Different than the calm before the storm, the calm after was quite unique. All of the medical equipment was removed from the room. The nurses left, the doctor left, it was just Carrie and I. We sat on my bed mostly in silence. I was digesting everything that had happened over the last 19 hours. Every now and then I would say, “I can’t believe I did it.” She filled in a few details, like my true dilation the second time I was checked, what I did during my Stadol time, etc. I apologized to her for any bruises she may have on her arms. I was holding on pretty tight to her and LJ at one point. She said it was normal. She offered to help me shower, but I refused. I wanted to keep by my phone to make sure Josiah was ok.

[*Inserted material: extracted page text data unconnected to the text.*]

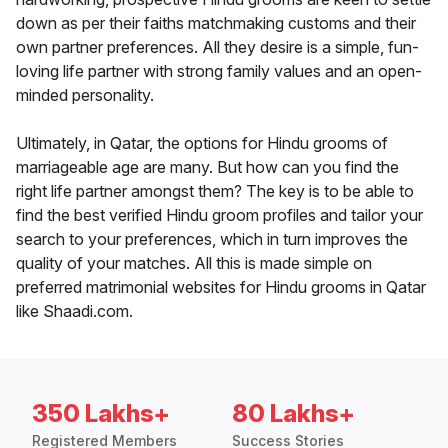
down as per their faiths matchmaking customs and their
own partner preferences. All they desire is a simple, fun-
loving life partner with strong family values and an open-
minded personality.
Ultimately, in Qatar, the options for Hindu grooms of
marriageable age are many. But how can you find the
right life partner amongst them? The key is to be able to
find the best verified Hindu groom profiles and tailor your
search to your preferences, which in turn improves the
quality of your matches. All this is made simple on
preferred matrimonial websites for Hindu grooms in Qatar
like Shaadi.com.
350 Lakhs+
80 Lakhs+
Registered Members
Success Stories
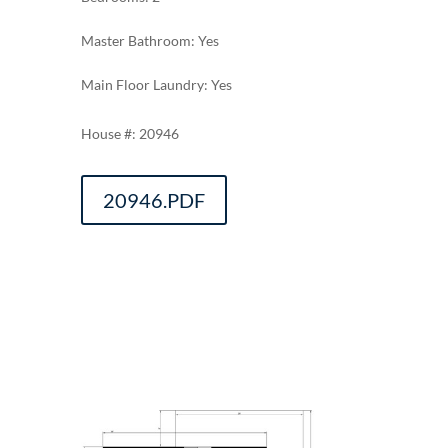
Master Bathroom: Yes
Main Floor Laundry: Yes
20946
20946.PDF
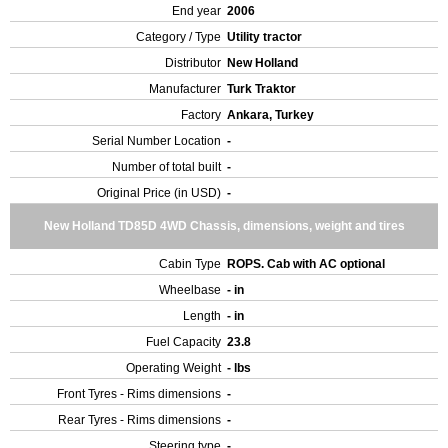
End year
2006
Category / Type
Utility tractor
Distributor
New Holland
Manufacturer
Turk Traktor
Factory
Ankara, Turkey
Serial Number Location
-
Number of total built
-
Original Price (in USD)
-
New Holland TD85D 4WD Chassis, dimensions, weight and tires
Cabin Type
ROPS. Cab with AC optional
Wheelbase
- in
Length
- in
Fuel Capacity
23.8
Operating Weight
- lbs
Front Tyres - Rims dimensions
-
Rear Tyres - Rims dimensions
-
Steering type
-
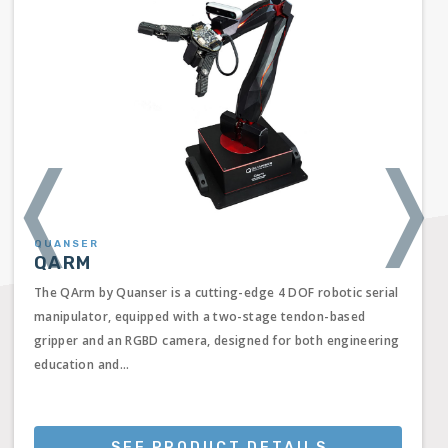
❬
❭
QUANSER
QARM
The QArm by Quanser is a cutting-edge 4 DOF robotic serial
manipulator, equipped with a two-stage tendon-based
gripper and an RGBD camera, designed for both engineering
education and...
SEE PRODUCT DETAILS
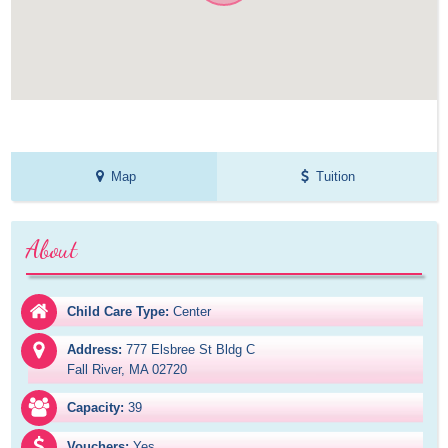
Map
Tuition
About
Child Care Type:
Center
Address:
777 Elsbree St Bldg C

Fall River, MA 02720
Capacity:
39
Vouchers:
Yes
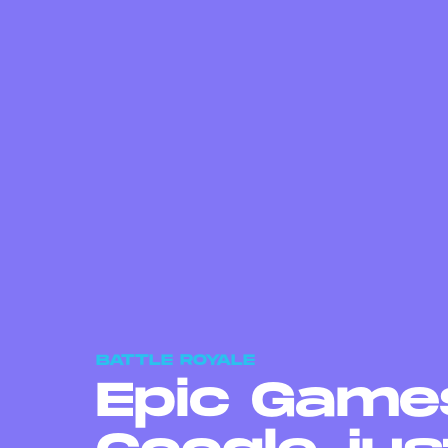
BATTLE ROYALE
Epic Games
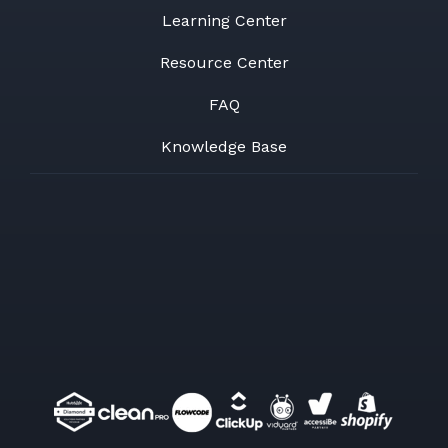
Learning Center
Resource Center
FAQ
Knowledge Base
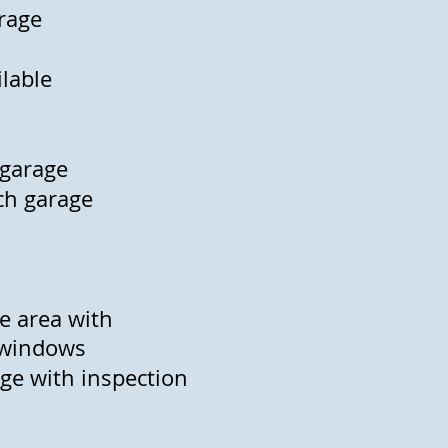
arage
ilable
 garage
ach garage
ce area with
 windows
age with inspection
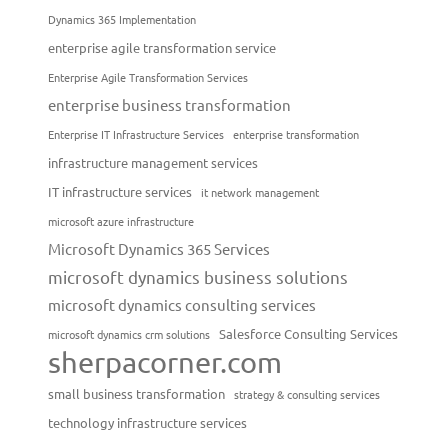
Dynamics 365 Implementation
enterprise agile transformation service
Enterprise Agile Transformation Services
enterprise business transformation
Enterprise IT Infrastructure Services
enterprise transformation
infrastructure management services
IT infrastructure services
it network management
microsoft azure infrastructure
Microsoft Dynamics 365 Services
microsoft dynamics business solutions
microsoft dynamics consulting services
Salesforce Consulting Services
microsoft dynamics crm solutions
sherpacorner.com
small business transformation
strategy & consulting services
technology infrastructure services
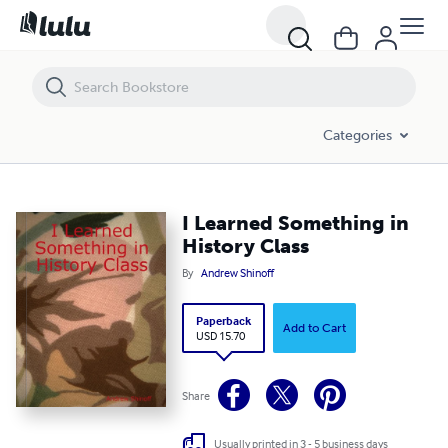
I Learned Something in History Class
Categories
I Learned Something in
History Class
By
Andrew Shinoff
Paperback
Add to Cart
USD 15.70
Share
Usually printed in 3 - 5 business days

About an hour after birth, I was getting anxious. I wanted my baby. I had lost an hour of his life. Yeah, he was with his daddy, and his daddy would make sure nothing we didn’t want him having would happen, but I wanted him. Skin to skin, nursing, with Mommy. I apologized to my nurse in advance, but I was going to be a trouble patient and insist on going to the special care nursery to be with my husband and son. She went to get a wheelchair, but returned to get the bassinette. Josiah was coming back to Mommy. They said he was going to be ok. His bloodwork was fine. They did an x-ray and would bring him back to me. LJ and Josiah came back. We got a picture with Carrie, and she left shortly after. Then it was just the three of us. And I cried. God is so good!